精读笔记
Problem Setting
论文标题:Actor–Critic Model Predictive Control: Differentiable Optimization Meets Reinforcement Learning for Agile Flight(IEEE Transactions on Robotics / 2026)。

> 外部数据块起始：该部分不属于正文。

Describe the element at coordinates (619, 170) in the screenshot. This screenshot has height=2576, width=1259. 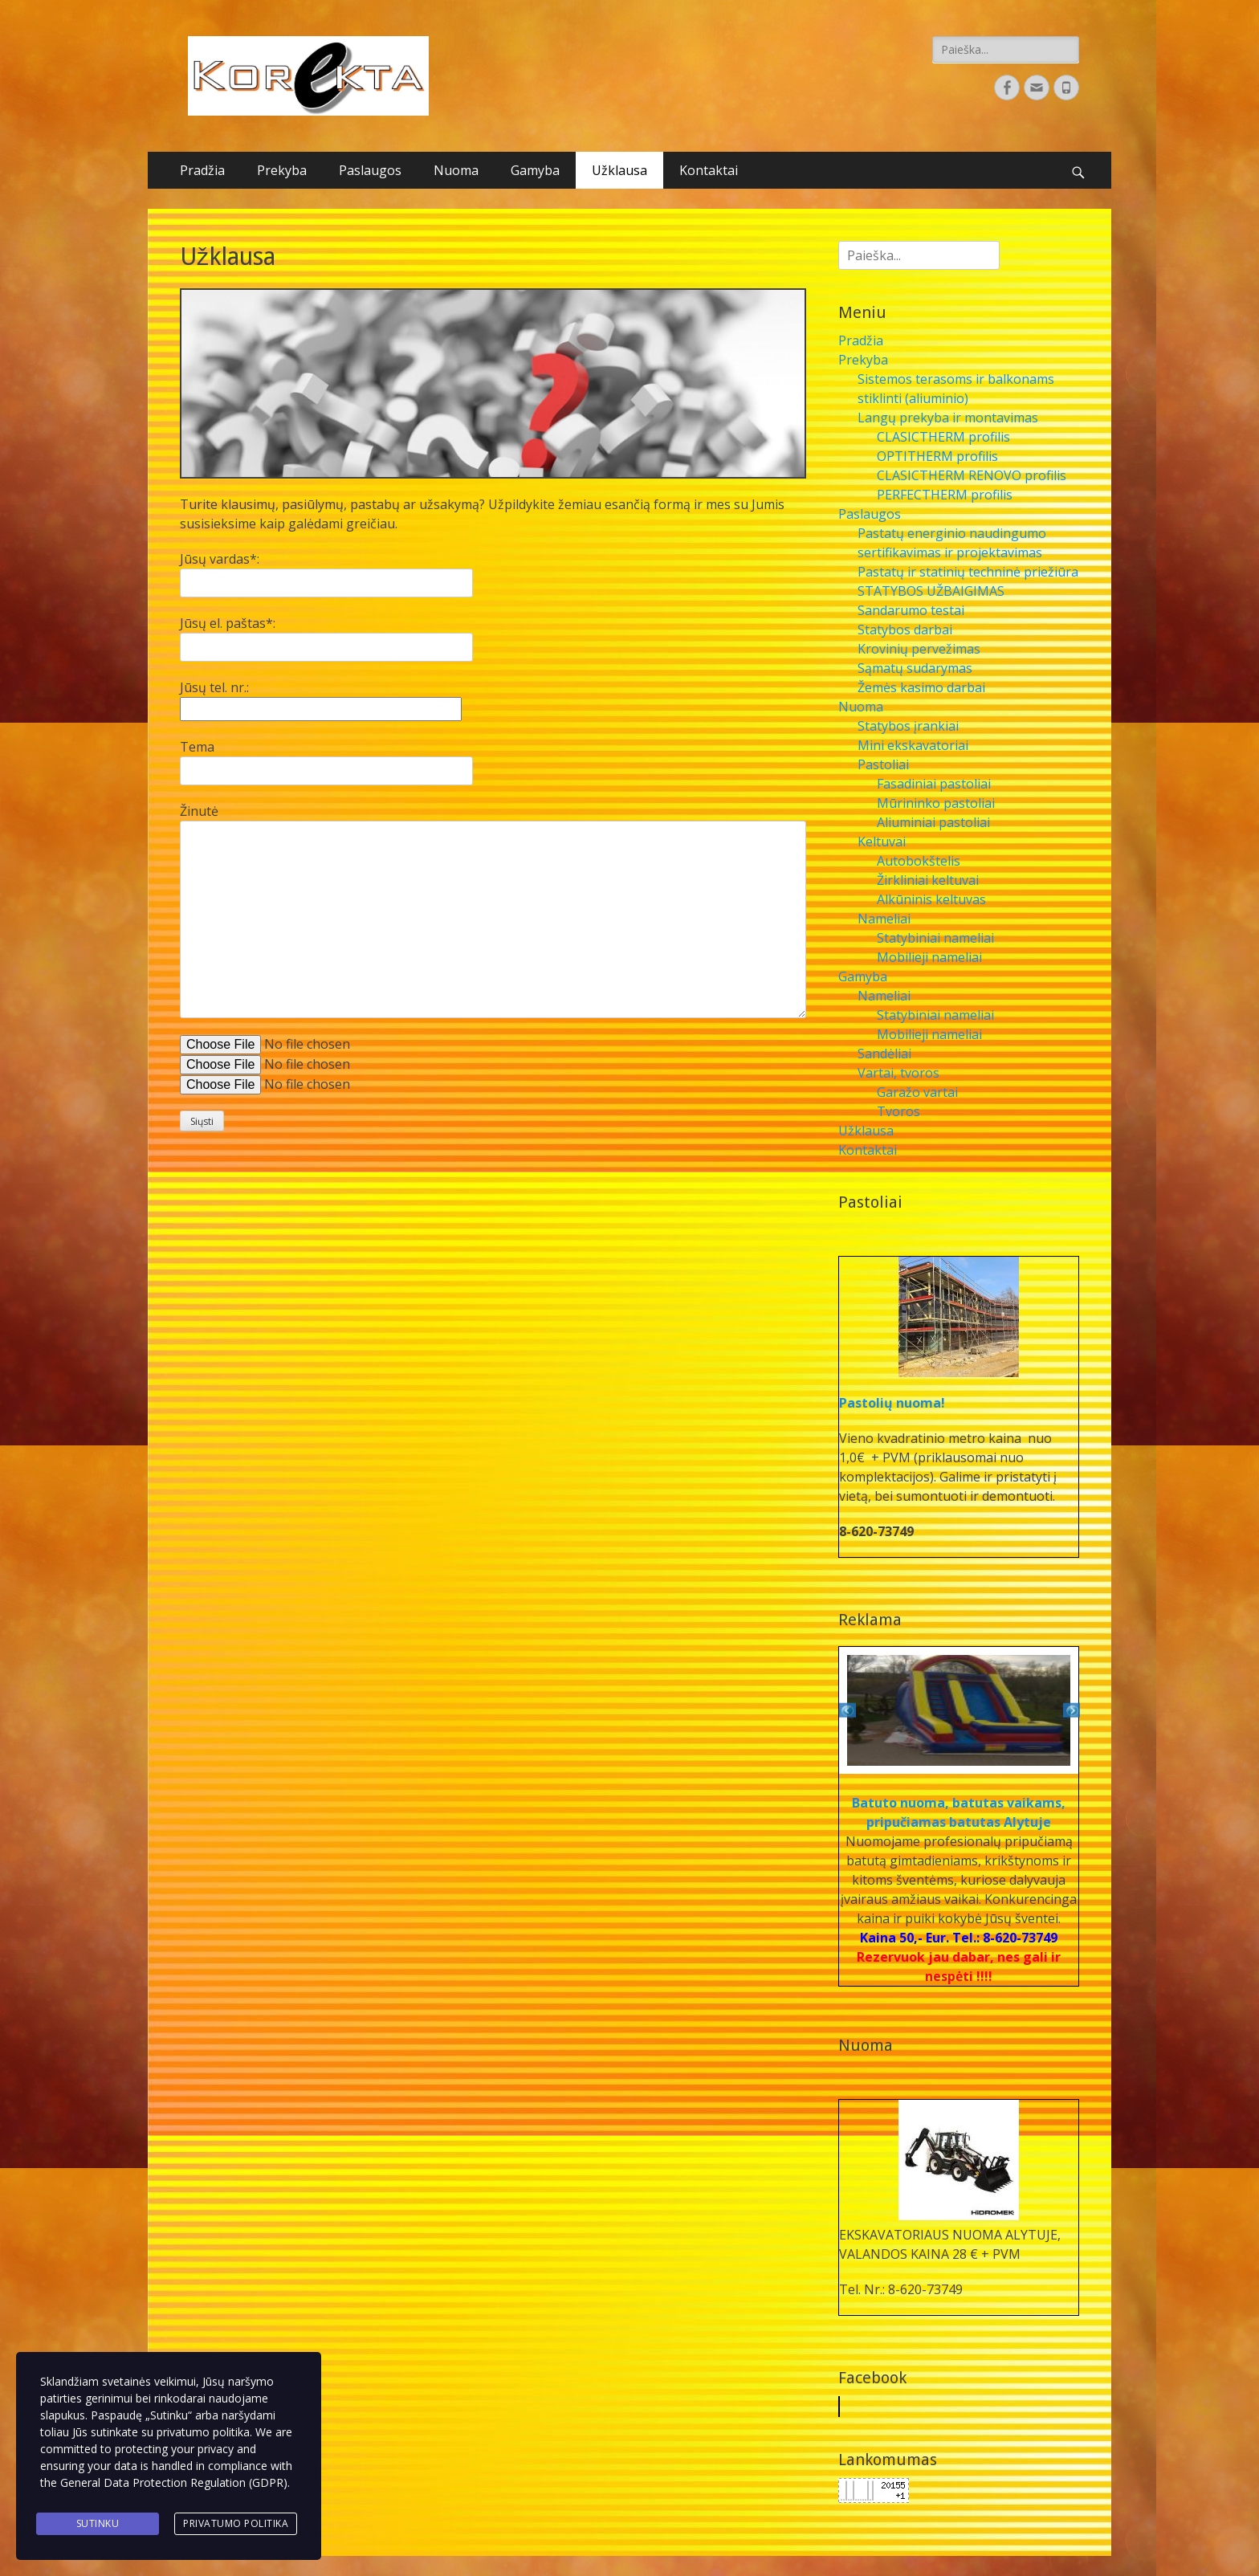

这篇论文真正处理的是极限飞行中的控制表示问题:如何在不手写参考轨迹/代价函数的情况下,仍然让部署时的控制动作保留动力学一致性、输入约束和短时预测能力。任务表面是 drone racing,但更本质的问题是:task-level reward 往往稀疏、非光滑、不可直接放进梯度型 MPC;而实时控制器又必须给出连续、可行、低延迟的动作。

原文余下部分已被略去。